Replies are listed 'Best First'.
Re: STDIN help for a new Perl coder
by ikegami (Patriarch) on Jul 15, 2009 at 16:51 UTC
    You forgot to remove the trailing newline
    chomp( my $dir = <STDIN> );
      Thank you I was not aware of the trailing new line following it... I will read up on chomp.
Re: STDIN help for a new Perl coder
by gwadej (Chaplain) on Jul 15, 2009 at 16:54 UTC

    Look at chomp. That should give you a clue.

    When you have a question about the value of a variable. It's a good idea to print it with delimiters around the value. Not all characters are visible.

    print "[$dir]\n";
    G. Wade

      Thank you, I will look at the delimiters as well to try that out.

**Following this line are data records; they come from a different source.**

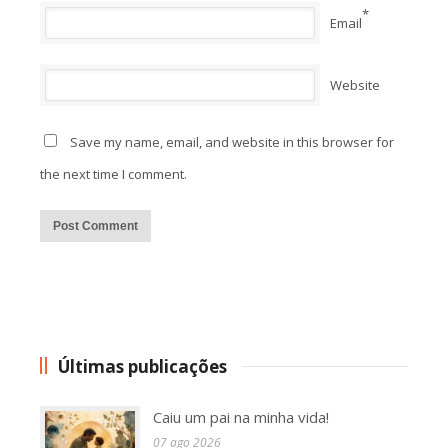
*
Email
Website
Save my name, email, and website in this browser for
the next time I comment.
Alternative:
Últimas publicações
Caiu um pai na minha vida!
07 ago 2026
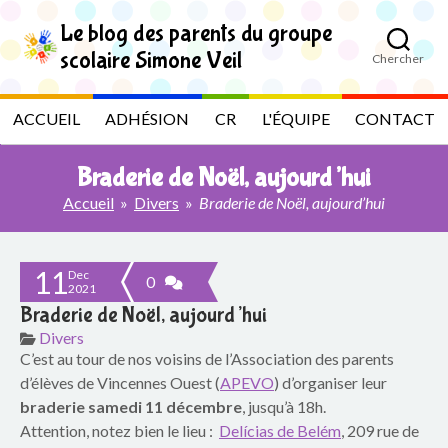
S
k
Le blog des parents du groupe
i
scolaire Simone Veil
Chercher
p
L
t
o
e
ACCUEIL
ADHÉSION
CR
L'ÉQUIPE
CONTACT
t
h
b
e
Braderie de Noël, aujourd’hui
c
l
o
Accueil
»
Divers
»
Braderie de Noël, aujourd’hui
n
t
o
e
11
n
Dec
g
0
2021
t
Braderie de Noël, aujourd’hui
d
Divers
C’est au tour de nos voisins de l’Association des parents
e
d’élèves de Vincennes Ouest (
APEVO
) d’organiser leur
s
braderie samedi 11 décembre
, jusqu’à 18h.
Attention, notez bien le lieu :
Delícias de Belém
, 209 rue de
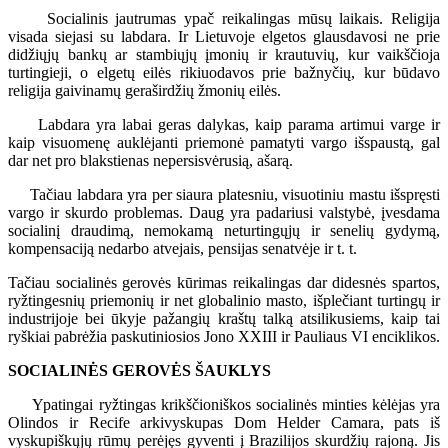
Socialinis jautrumas ypač reikalingas mūsų laikais. Religija
visada siejasi su labdara. Ir Lietuvoje elgetos glausdavosi ne prie
didžiųjų bankų ar stambiųjų įmonių ir krautuvių, kur vaikščioja
turtingieji, o elgetų eilės rikiuodavos prie bažnyčių, kur būdavo
religija gaivinamų geraširdžių žmonių eilės.
Labdara yra labai geras dalykas, kaip parama artimui varge ir
kaip visuomenę auklėjanti priemonė pamatyti vargo išspaustą, gal
dar net pro blakstienas nepersisvėrusią, ašarą.
Tačiau labdara yra per siaura platesniu, visuotiniu mastu išspręsti
vargo ir skurdo problemas. Daug yra padariusi valstybė, įvesdama
socialinį draudimą, nemokamą neturtingųjų ir senelių gydymą,
kompensaciją nedarbo atvejais, pensijas senatvėje ir t. t.
Tačiau socialinės gerovės kūrimas reikalingas dar didesnės spartos,
ryžtingesnių priemonių ir net globalinio masto, išplečiant turtingų ir
industrijoje bei ūkyje pažangių kraštų talką atsilikusiems, kaip tai
ryškiai pabrėžia paskutiniosios Jono XXIII ir Pauliaus VI enciklikos.
SOCIALINĖS GEROVĖS ŠAUKLYS
Ypatingai ryžtingas krikščioniškos socialinės minties kėlėjas yra
Olindos ir Recife arkivyskupas Dom Helder Camara, pats iš
vyskupiškųjų rūmų perėjęs gyventi į Brazilijos skurdžių rajoną. Jis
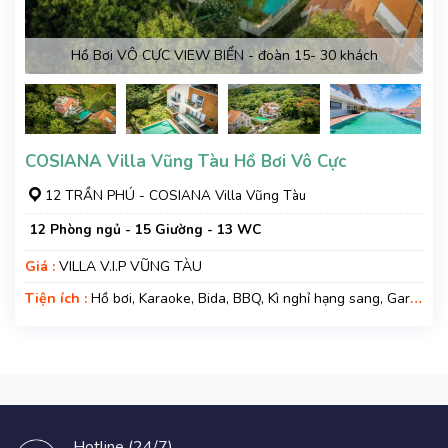
Hồ Bơi VÔ CỰC VIEW BIỂN - đoàn 15- 30 khách
COSIANA Villa Vũng Tàu Hồ Bơi Vô Cực
12 TRẦN PHÚ - COSIANA Villa Vũng Tàu
12 Phòng ngủ - 15 Giường - 13 WC
Giá :
VILLA V.I.P VŨNG TÀU
Tiện ích :
Hồ bơi, Karaoke, Bida, BBQ, Kì nghỉ hạng sang, Gara
xe, Wifi, Nệm Phụ
Hotline (24/7)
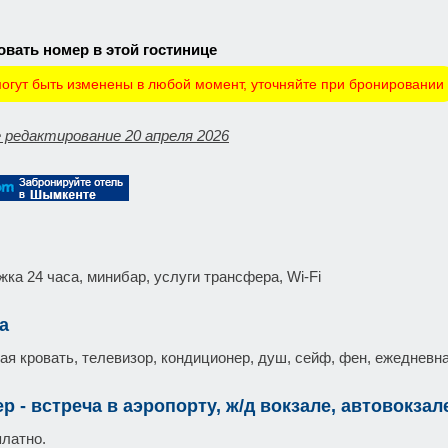
вать номер в этой гостинице
огут быть изменены в любой момент, уточняйте при бронировании
 редактирование 20 апреля 2026
жка 24 часа, минибар, услуги трансфера, Wi-Fi
а
ая кровать, телевизор, кондиционер, душ, сейф, фен, ежедневна
р - встреча в аэропорту, ж/д вокзале, автовокзал
платно.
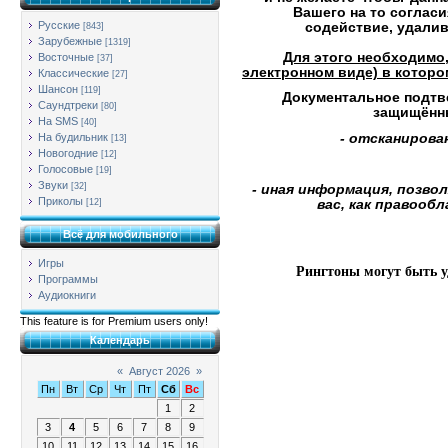
Вашего на то согласи
Русские
содействие,
удалив
[843]
Зарубежные
[1319]
Для этого необходимо
Восточные
[37]
электронном виде) в котор
Классические
[27]
Шансон
[119]
Документальное подтв
Саундтреки
[80]
защищённ
На SMS
[40]
- отсканирова
На будильник
[13]
Новогодние
[12]
Голосовые
[19]
Звуки
[32]
- иная информация, позв
Приколы
[12]
вас, как правооб
Всё для мобильного
Игры
Рингтоны могут быть у
Программы
Аудиокниги
This feature is for Premium users only!
Календарь
«
Август 2026
»
Пн
Вт
Ср
Чт
Пт
Сб
Вс
1
2
3
4
5
6
7
8
9
10
11
12
13
14
15
16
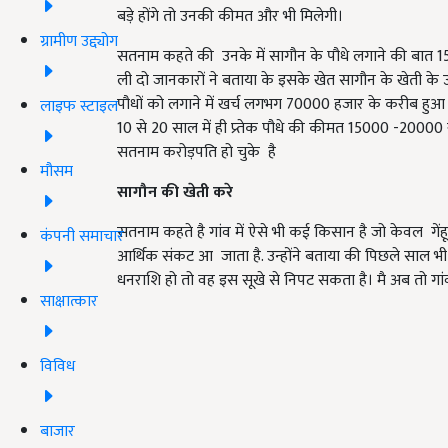
बड़े होंगे तो उनकी कीमत और भी मिलेगी।
ग्रामीण उद्द्योग
सतनाम कहते की उनके में सागौन के पौधे लगाने की बात 1
ली दो जानकारों ने बताया के इसके खेत सागौन के खेती के 
पौधों को लगाने में खर्च लगभग 70000 हजार के करीब हु
लाइफ स्टाइल
10 से 20 साल में ही प्र्तेक पौधे की कीमत 15000 -20
सतनाम करोड़पति हो चुके है
मौसम
सागौन की खेती करे
सतनाम कहते है गांव में ऐसे भी कई किसान है जो केवल गेंह
कंपनी समाचार
आर्थिक संकट आ जाता है. उन्होंने बताया की पिछले साल भी ग
धनराशि हो तो वह इस सूखे से निपट सकता है। मै अब तो गां
साक्षात्कार
विविध
बाजार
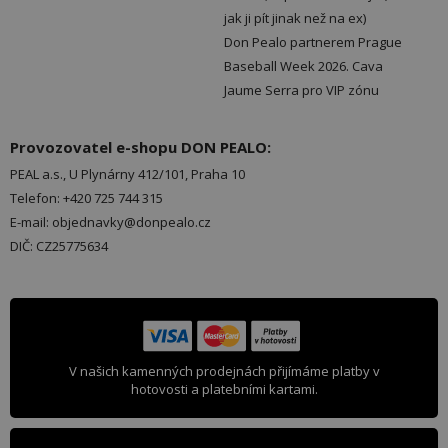
jak ji pít jinak než na ex)
Don Pealo partnerem Prague
Baseball Week 2026. Cava
Jaume Serra pro VIP zónu
Provozovatel e-shopu DON PEALO:
PEAL a.s., U Plynárny 412/101, Praha 10
Telefon: +420 725 744 315
E-mail: objednavky@donpealo.cz
DIČ: CZ25775634
V našich kamenných prodejnách přijímáme platby v
hotovosti a platebními kartami.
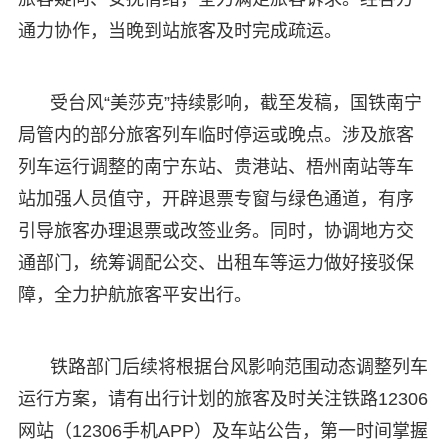
通力协作，当晚到站旅客及时完成疏运。
受台风“美莎克”持续影响，截至发稿，国铁南宁
局管内的部分旅客列车临时停运或晚点。涉及旅客
列车运行调整的南宁东站、贵港站、梧州南站等车
站加强人员值守，开辟退票专窗与绿色通道，有序
引导旅客办理退票或改签业务。同时，协调地方交
通部门，统筹调配公交、出租车等运力做好接驳保
障，全力护航旅客平安出行。
铁路部门后续将根据台风影响范围动态调整列车
运行方案，请有出行计划的旅客及时关注铁路12306
网站（12306手机APP）及车站公告，第一时间掌握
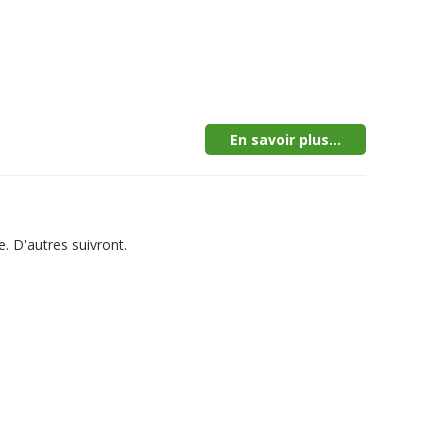
En savoir plus...
. D'autres suivront.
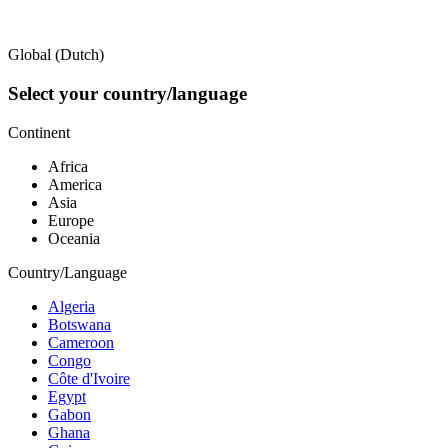
Global (Dutch)
Select your country/language
Continent
Africa
America
Asia
Europe
Oceania
Country/Language
Algeria
Botswana
Cameroon
Congo
Côte d'Ivoire
Egypt
Gabon
Ghana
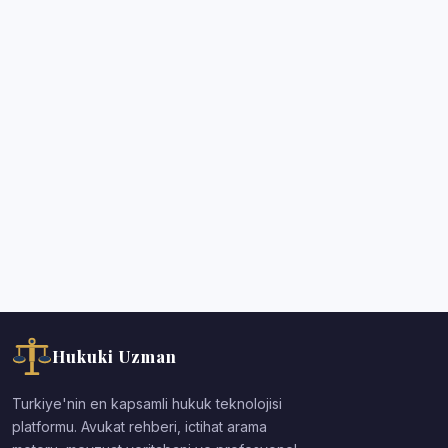
Hukuki Uzman
Turkiye'nin en kapsamli hukuk teknolojisi
platformu. Avukat rehberi, ictihat arama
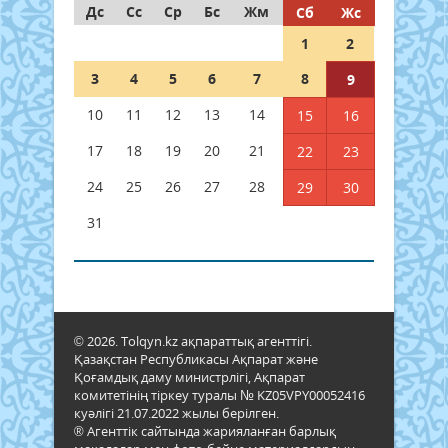
Дс
Сс
Ср
Бс
Жм
Сб
Жс
1
2
3
4
5
6
7
8
9
10
11
12
13
14
15
16
17
18
19
20
21
22
23
24
25
26
27
28
29
30
31
© 2026. Tolqyn.kz ақпараттық агенттігі.
Қазақстан Республикасы Ақпарат және
Қоғамдық даму министрлігі, Ақпарат
комитетінің тіркеу туралы № KZ05VPY00052416
куәлігі 21.07.2022 жылы берілген.
® Агенттік сайтында жарияланған барлық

Re: STDIN help for a new Perl coder
by kennethk (Abbot) on Jul 15, 2009 at 17:03 UTC
    I see a couple of issues.
    1. You neglected to remove the trailing newline from your input. You can take care of this by chomping the value:

      chomp(my $dir = <STDIN>);

    2. You omitted a semicolon on line 8:

      chdir($dir);

    3. You neglected to declare your variables @files and $file on lines 9 and 10:

      my @files = <$dir/*>; foreach my $file (@files)
    4. You omitted a comma (Comma Operator) from your print statement. Without it, Perl will read that as printing "\n" to the lexical file handle in $file.

      print $file, "\n";

    You also might want to read Markup in the Monastery since you haven't followed site protocol. Rather than using a glob, I'd also use opendir, readdir and closedir to protect yourself from typos and pathological file names.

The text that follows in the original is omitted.